Given that recent polling suggests that only 40% to 60% of people in the United States are currently planning to get vaccinated, it is conceivable that without some impact on transmission, the virus will continue to circulate, infect, and cause serious disease in certain segments of the unvaccinated population. Administration of parenterally administered vaccines alone typically does not result in potent mucosal immunity that might interrupt infection or transmission (9). In the case of poliovirus, induction of mucosal immunity through vaccination with the live attenuated oral polio vaccine, in contrast to the parenterally administered inactivated vaccine, was thought to have played a critical role in interruption of transmission and control of poliovirus epidemics (10). For these reasons, additional data regarding protection from infection should be generated as soon as possible. If these vaccines do not provide durable, high levels of protection from infection, and do not drive the prevalence of virus in the community to near zero, a thorough analysis of shedding and transmission will need to be done through additional study. Armed with such data, public health officials can make decisions regarding prioritization of populations to receive the vaccine, and researchers could potentially improve upon the first wave of vaccines.

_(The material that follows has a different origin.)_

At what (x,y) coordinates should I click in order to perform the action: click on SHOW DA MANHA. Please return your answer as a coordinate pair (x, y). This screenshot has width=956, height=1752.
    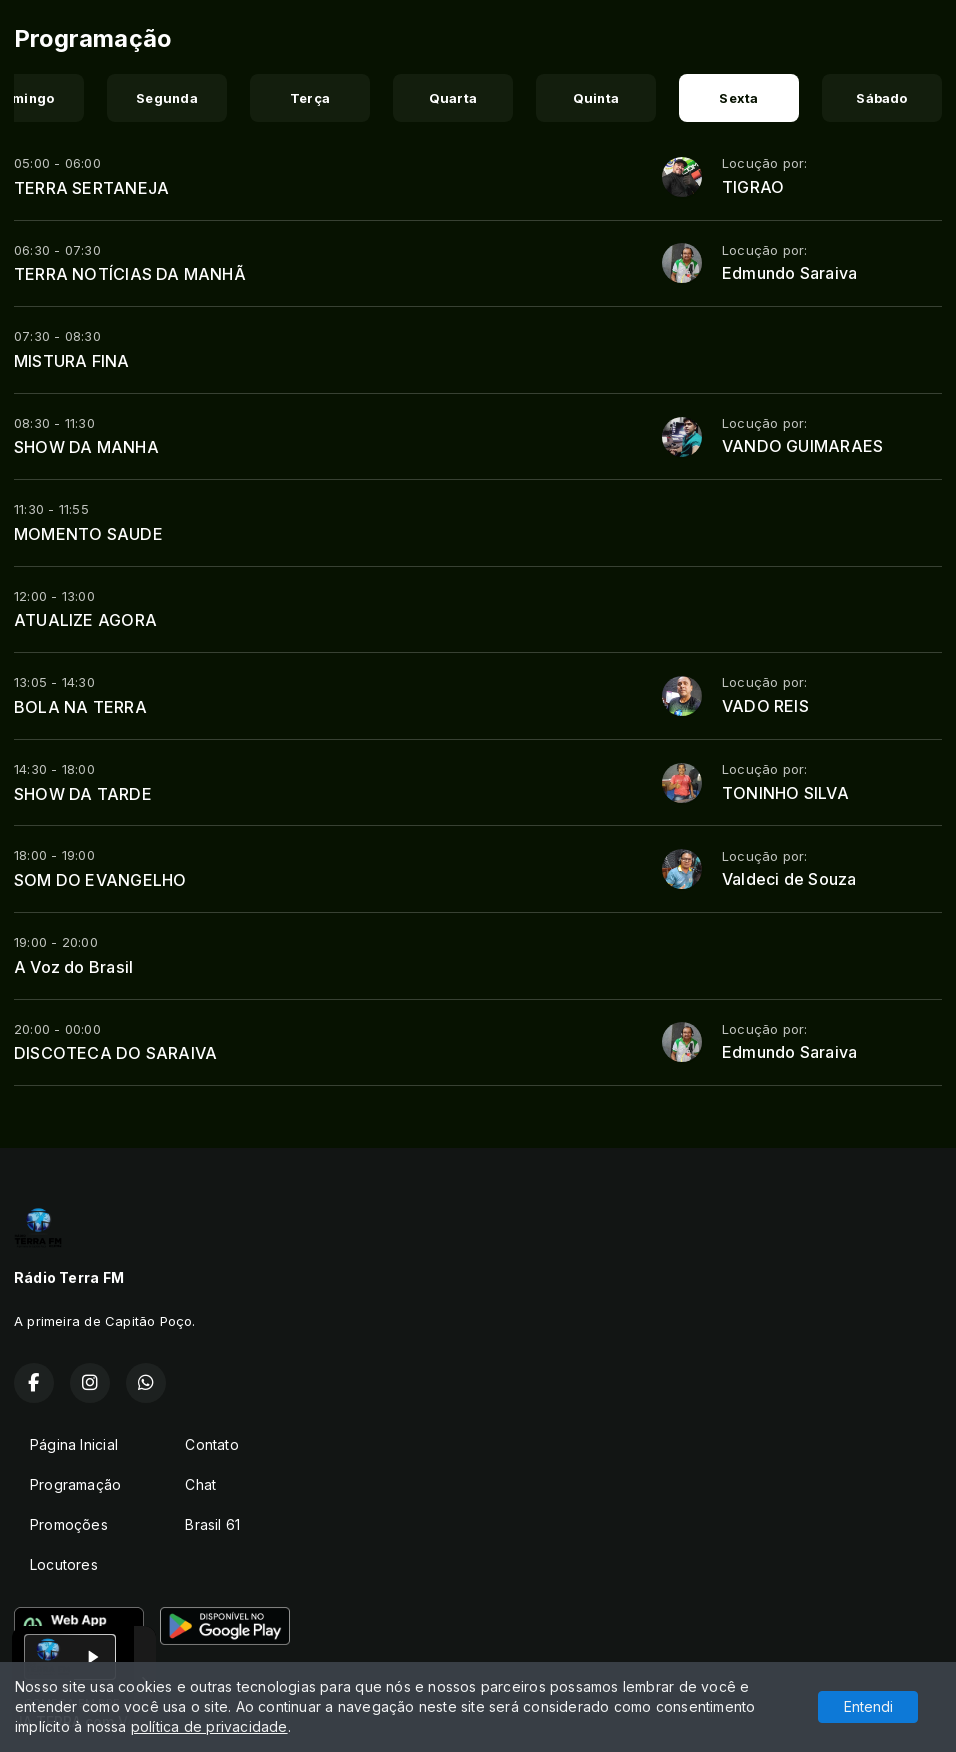
    Looking at the image, I should click on (86, 447).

Progress toward effective vaccines for SARS-CoV-2 has proceeded at an unprecedented pace. In the coming weeks and months, physicians must be prepared to explain the rapidly increasing body of data supporting the safety and efficacy of these vaccines, while at the same time acknowledging some degree of uncertainty. The FDA and CDC have provided thorough and thoughtful reviews leading to decisions that have been informed by public consultation and independent advisory panels. Answers to frequently asked questions are posted on their websites and frequently updated. The road ahead will almost certainly have plenty of bumps, and our current understanding of these vaccines is very likely to change over the coming months. It is incumbent on frontline professionals to be well informed about these vaccines to provide evidence-based recommendations to their patients on whether to be vaccinated. Health care providers should keep a watchful eye out for new information on safety, efficacy, and durability as it becomes available. It is highly likely that vaccination and its subsequent ability to prevent disease will provide critical and life-saving benefit in the coming months and may be one of our surest ways to emerge from this pandemic to a more normal society. Acknowledging that there is still much to learn while strongly encouraging vaccination is arguably one of the most critical challenges facing health care providers today. Having a clear understanding of the data supporting the use of these new vaccines is critical to addressing that challenge.